Metrics That Matter

Five talent acquisition metrics will be critical to developing an effective hiring strategy post-COVID-19.

By Debbie Bolla

The global health crisis has caused organizations to shift many of their business approaches very quickly. One critical function that has been highly impacted by COVID-19 is hiring. From furloughs and hiring freezes to ramping up forces of essential workers, talent acquisition (TA) and HR teams have had to respond efficiently and effectively in a challenging landscape. And it’s time to pivot once again as workplaces reopen and leaders enter a new phase: recovery.

“TA leaders are thinking about recovering,” says Anne Bucher, senior vice president of global customer experience at Cielo, the world’s leading strategic recruitment process outsourcing (RPO) partner. “Current conversations are around ways to bring back requisitions and employees on furlough, and keep them grounded in what needs to happen now and what happens in the next step. Because there are not a lot of underlying economic conditions to COVID-19—it’s comparable to a natural disaster—we anticipate a swifter return.”

An important part of that recovery will be metrics: assessing talent needs and hiring processes to ensure they are effective as possible. “Tangible measures are changing and shifting and becoming more important in the new norm,” she says.

Organizations will certainly be taking cost into consideration during the uncertain times ahead, but what else? Bucher points to five TA metrics that will be critical post-COVID-19.

  • Quality of hire. “There is going to be a lot of scrutiny around comparing quality of hire pre-COVID, during, and post-COVID,” she says. “During COVID, organizations had to do a lot things that weren’t typical to get the hire. HR will need to review carefully where they made changes and see if they still got the same quality of hire in the end.”

This type of review process will help examine efficiency gains and losses and drive future decision-making when it comes to streamlining the hiring process.

  • Time to fill. With COVID-19 forcing hiring leaders to make decisions quickly, time will continue to be of the essence for essential roles. “Organizations will be looking at time to fill to get people back into revenue-generating positions,” Bucher says. For those companies that made process changes to speed up the selection process during the height of the crisis, many will be working to maintain this shift into recovery for all roles to keep the efficiency and improved candidate experience.
  • Cost per hire. Organizations will be reevaluating their spend on attracting and engaging candidates, and are likely to pull back on recruitment marketing and branding budgets. “TA teams were spending a good amount of money three months ago when they were fighting for candidates. They will be reluctant now,” Bucher explains. Savvy organizations will look to take advantage of available talent, pushing cost per hire down. But organizations should be careful; high unemployment should not be an excuse to underinvest in your recruitment process. Top talent will still be hard to find, and companies want the best, not the first available talent.
  • Time to offer. The unique circumstances of the global health crisis encouraged HR leaders to be flexible in their approaches to hiring. For example, due to travel restraints, many teams had to leverage video interviewing tools in order to evaluate candidates. If these changes remain, time to offer will be impacted—positively. TA leaders need to keep an eye on where efficiencies can be achieved.
  • Source of hire. During this time, candidates may have shifted their online behavior and new tools may have been added into candidate generation approach. Be focused on where candidates are spending their time currently. Pay attention to where new hires are coming from and be willing to change the channel mix in response so no recruitment marketing spend is wasted.

Beyond a shift in the key metrics organizations will be watching closely, many will also be taking a slower approach to proactive hiring overall as the uncertainty has yet to clear. Requisition approval processes are becoming more stringent. Bucher says businesses will do more with less, leveraging the skills of current employees to keep initiatives moving forward while keeping costs down.

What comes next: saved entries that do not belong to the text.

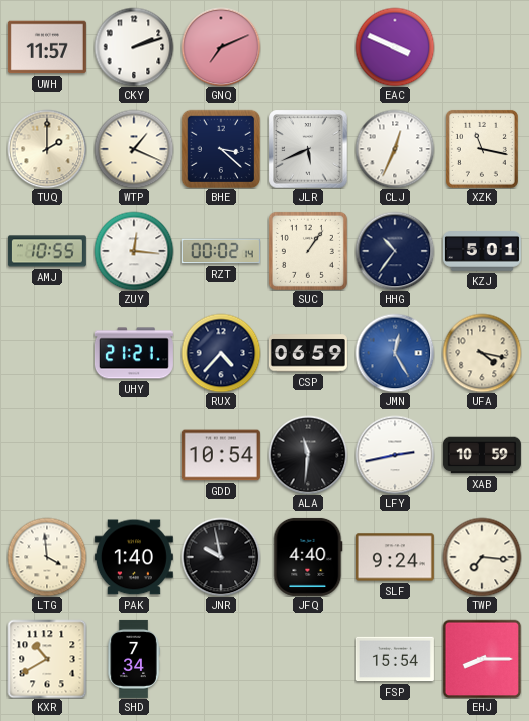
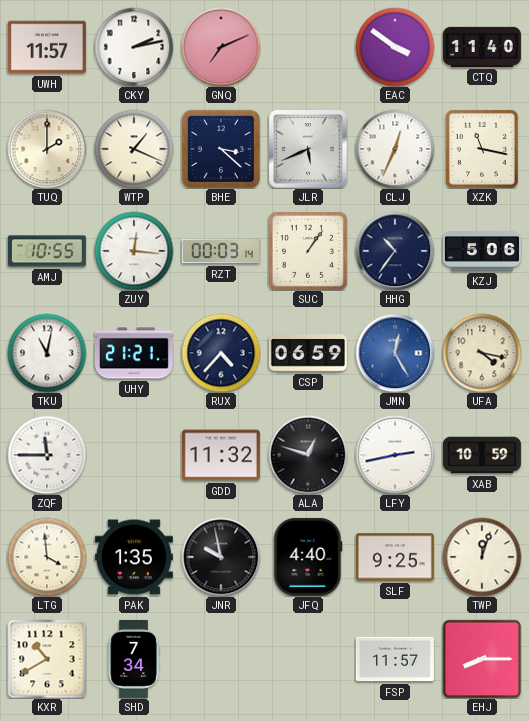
CKY: 2:12 -> 2:13
EAC: 3:49 -> 3:51
CTQ: none -> 11:40
RZT: 00:02 -> 00:03
KZJ: 5:01 -> 5:06
TKU: none -> 11:02
ZQF: none -> 11:45
GDD: 10:54 -> 11:32
ALA: 11:31 -> 12:48
PAK: 1:40 -> 1:35
SLF: 9:24 -> 9:25
TWP: 7:16 -> 12:03
FSP: 15:54 -> 11:57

“Organizations should be looking at their internal mobility strategy and the way they can upskill their workforce and find transferable skills,” she explains. “A strong option for organizations is to have employees do a project for a few months before external headcount gets approved,” she says. “This will avoid any delays to business imperatives.”

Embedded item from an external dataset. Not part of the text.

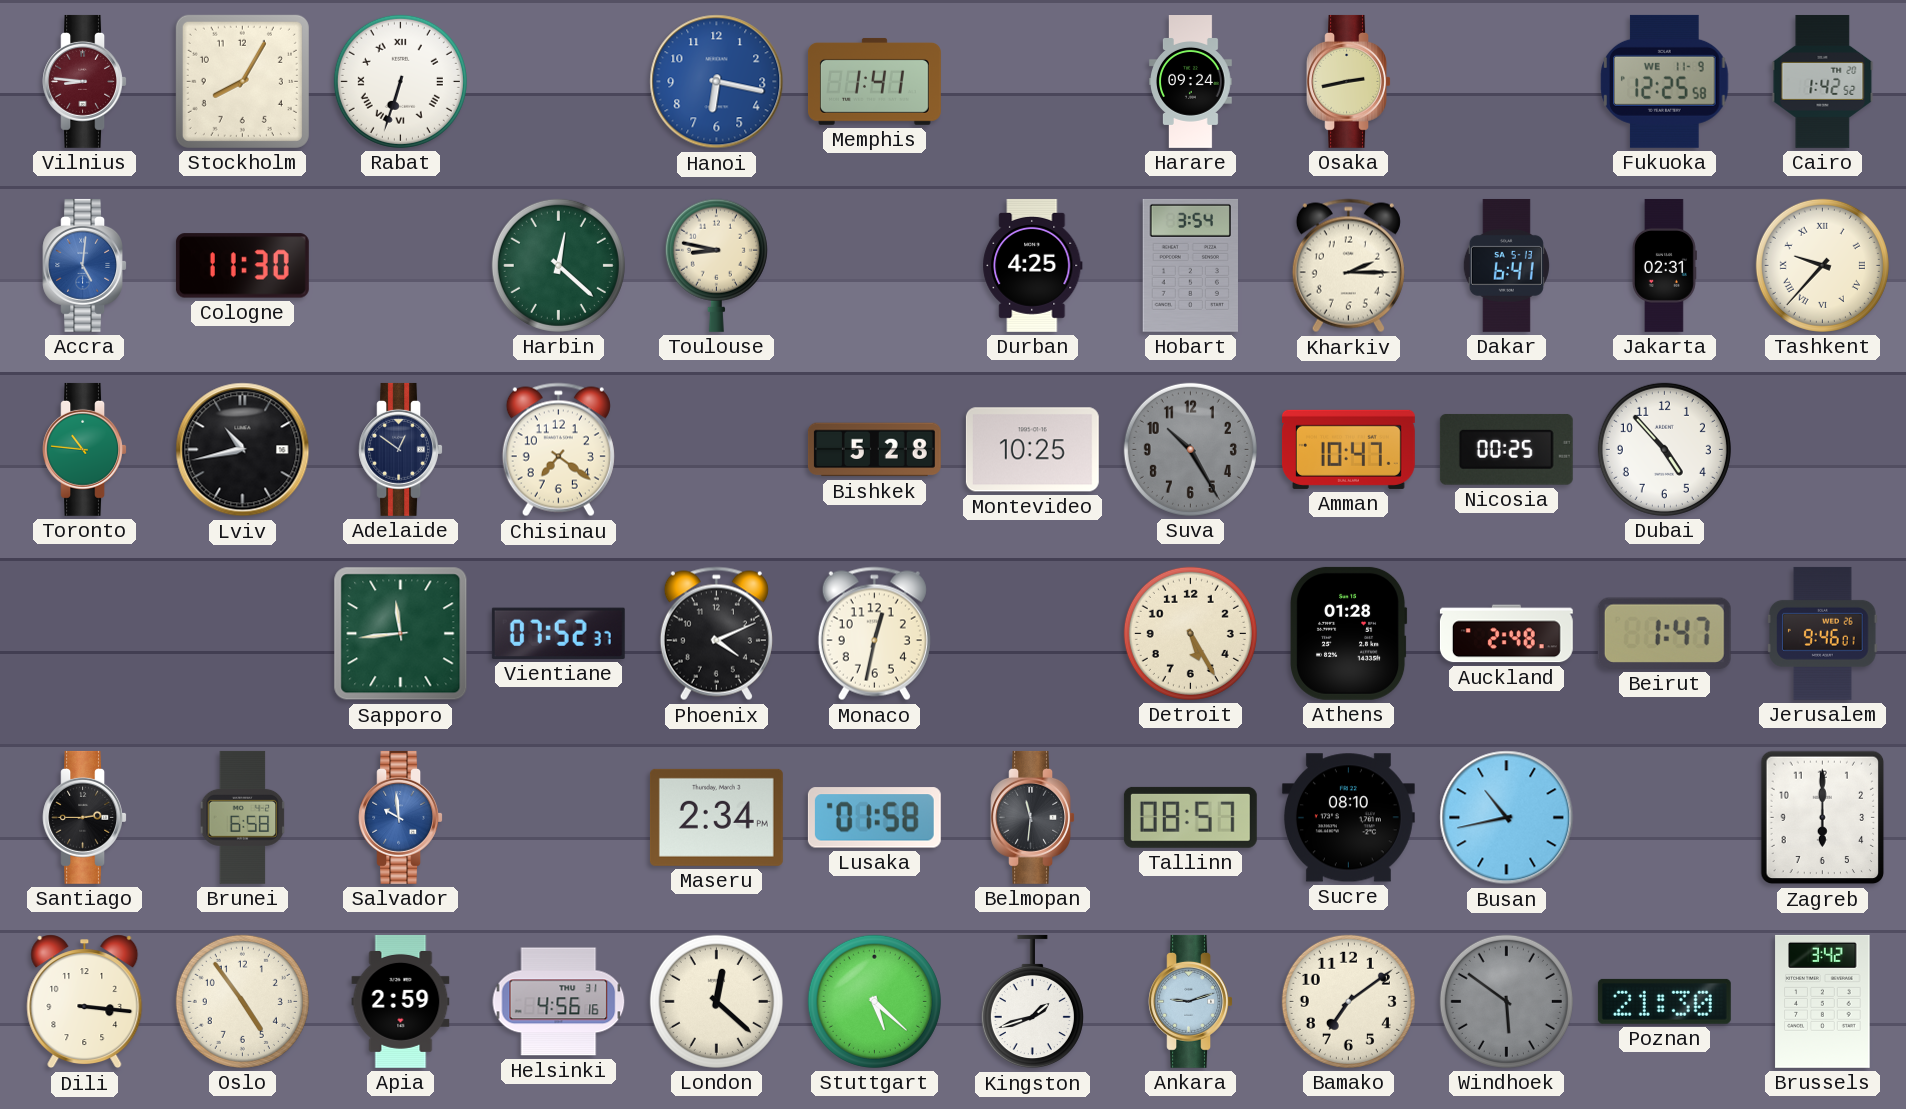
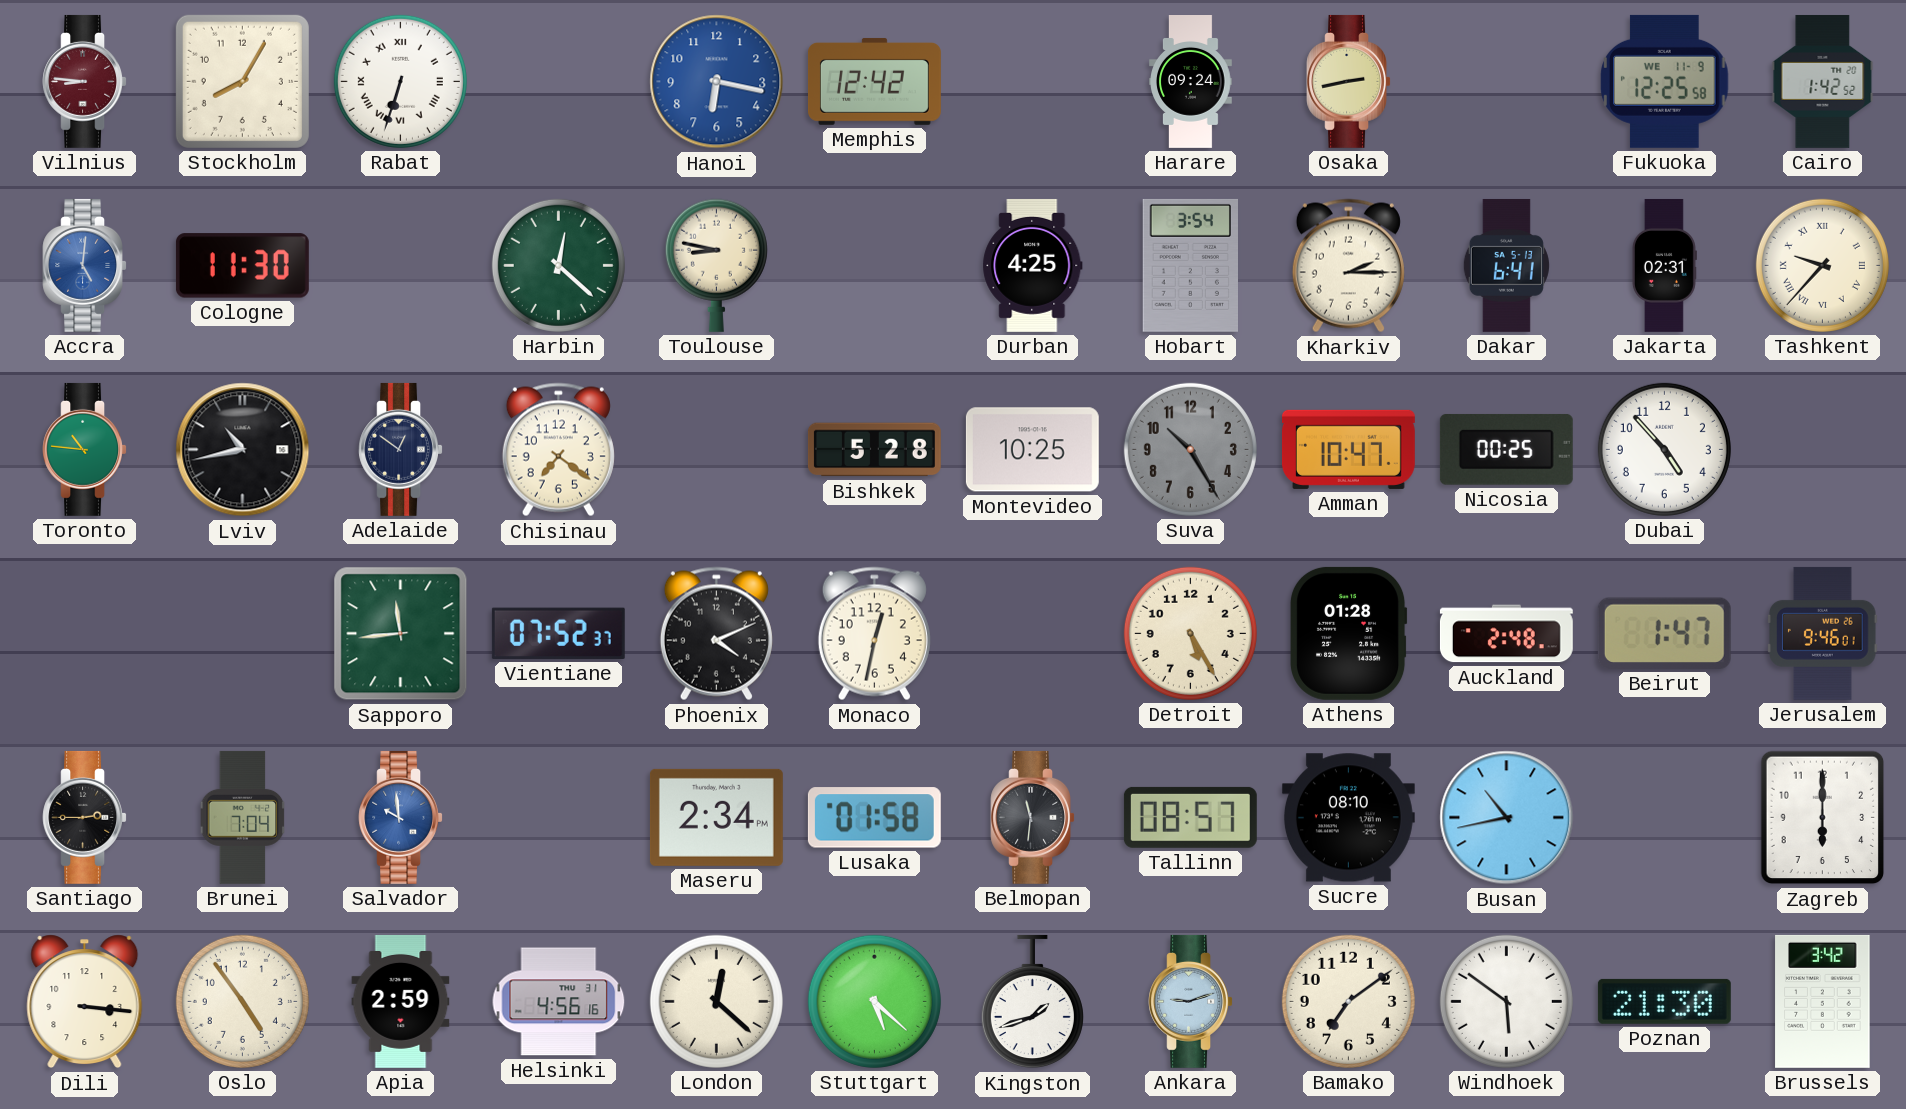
Memphis: 1:41 -> 12:42
Brunei: 6:58 -> 7:04
Windhoek dial: grey -> white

One thing COVID-19 taught business leaders is the importance of agility and the ability to flex and scale. “As we come back, organizations will need to be able to fill demand spikes,” Bucher says. “We think organizations are already looking at talent pipeline and the engagement of that talent pipeline, and when things open back up, they will have people ready.”

This is a key time to think about total cost of ownership, both hard and soft costs, and try to incorporate more variability into the hiring model. That could include more flexible contracts with job boards and tech vendors or an RPO partnership to create a fully variable model for hiring dips and spikes.